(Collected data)
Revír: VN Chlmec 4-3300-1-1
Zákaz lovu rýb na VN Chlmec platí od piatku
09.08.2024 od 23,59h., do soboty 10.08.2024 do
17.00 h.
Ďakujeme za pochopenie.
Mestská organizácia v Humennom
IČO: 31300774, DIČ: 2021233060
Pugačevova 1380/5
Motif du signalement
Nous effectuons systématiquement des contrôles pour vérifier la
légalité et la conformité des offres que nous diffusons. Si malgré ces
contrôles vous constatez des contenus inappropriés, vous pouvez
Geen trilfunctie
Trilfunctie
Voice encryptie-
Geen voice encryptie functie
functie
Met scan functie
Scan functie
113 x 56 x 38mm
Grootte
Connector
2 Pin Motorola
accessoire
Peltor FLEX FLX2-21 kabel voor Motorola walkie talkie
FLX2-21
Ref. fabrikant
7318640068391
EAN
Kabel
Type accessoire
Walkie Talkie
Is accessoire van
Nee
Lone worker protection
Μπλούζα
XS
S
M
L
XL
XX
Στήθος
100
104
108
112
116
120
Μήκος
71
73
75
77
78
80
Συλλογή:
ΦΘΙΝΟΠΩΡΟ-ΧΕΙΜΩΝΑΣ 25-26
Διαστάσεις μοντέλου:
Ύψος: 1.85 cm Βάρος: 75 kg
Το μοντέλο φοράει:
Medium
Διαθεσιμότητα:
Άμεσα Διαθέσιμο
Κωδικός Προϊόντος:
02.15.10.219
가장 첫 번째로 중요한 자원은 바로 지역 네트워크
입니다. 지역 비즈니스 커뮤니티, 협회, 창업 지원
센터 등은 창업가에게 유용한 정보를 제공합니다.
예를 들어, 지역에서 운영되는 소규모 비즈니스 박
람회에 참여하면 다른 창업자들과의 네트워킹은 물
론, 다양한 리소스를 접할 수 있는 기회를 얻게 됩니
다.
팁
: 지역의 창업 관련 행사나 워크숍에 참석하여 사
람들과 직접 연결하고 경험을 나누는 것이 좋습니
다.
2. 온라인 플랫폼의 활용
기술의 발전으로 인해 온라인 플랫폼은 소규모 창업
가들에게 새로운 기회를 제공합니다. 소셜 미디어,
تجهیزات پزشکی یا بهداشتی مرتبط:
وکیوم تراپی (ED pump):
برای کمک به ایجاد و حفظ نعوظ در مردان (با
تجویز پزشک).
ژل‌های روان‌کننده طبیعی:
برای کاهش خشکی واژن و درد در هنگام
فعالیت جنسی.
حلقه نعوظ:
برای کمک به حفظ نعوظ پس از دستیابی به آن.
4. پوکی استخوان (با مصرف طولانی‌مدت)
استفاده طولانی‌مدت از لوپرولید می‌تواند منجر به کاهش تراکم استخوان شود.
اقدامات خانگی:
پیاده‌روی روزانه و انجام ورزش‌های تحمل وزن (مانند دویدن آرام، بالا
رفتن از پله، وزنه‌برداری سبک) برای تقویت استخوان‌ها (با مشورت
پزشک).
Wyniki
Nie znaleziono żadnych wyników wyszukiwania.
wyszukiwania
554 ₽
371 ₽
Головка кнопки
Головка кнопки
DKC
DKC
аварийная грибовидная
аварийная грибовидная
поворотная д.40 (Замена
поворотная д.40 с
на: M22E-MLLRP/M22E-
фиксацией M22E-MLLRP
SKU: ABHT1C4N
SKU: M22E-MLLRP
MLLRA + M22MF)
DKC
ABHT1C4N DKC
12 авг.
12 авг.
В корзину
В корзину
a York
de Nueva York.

*Requirement*.
Of the lines above, output exactly those from the line bearing "2 Pin Motorola" through the line bearing "센터 등은 창업가에게 유용한 정보를 제공합니다.", inclusive.

*Solved problem*.
2 Pin Motorola
accessoire
Peltor FLEX FLX2-21 kabel voor Motorola walkie talkie
FLX2-21
Ref. fabrikant
7318640068391
EAN
Kabel
Type accessoire
Walkie Talkie
Is accessoire van
Nee
Lone worker protection
Μπλούζα
XS
S
M
L
XL
XX
Στήθος
100
104
108
112
116
120
Μήκος
71
73
75
77
78
80
Συλλογή:
ΦΘΙΝΟΠΩΡΟ-ΧΕΙΜΩΝΑΣ 25-26
Διαστάσεις μοντέλου:
Ύψος: 1.85 cm Βάρος: 75 kg
Το μοντέλο φοράει:
Medium
Διαθεσιμότητα:
Άμεσα Διαθέσιμο
Κωδικός Προϊόντος:
02.15.10.219
가장 첫 번째로 중요한 자원은 바로 지역 네트워크
입니다. 지역 비즈니스 커뮤니티, 협회, 창업 지원
센터 등은 창업가에게 유용한 정보를 제공합니다.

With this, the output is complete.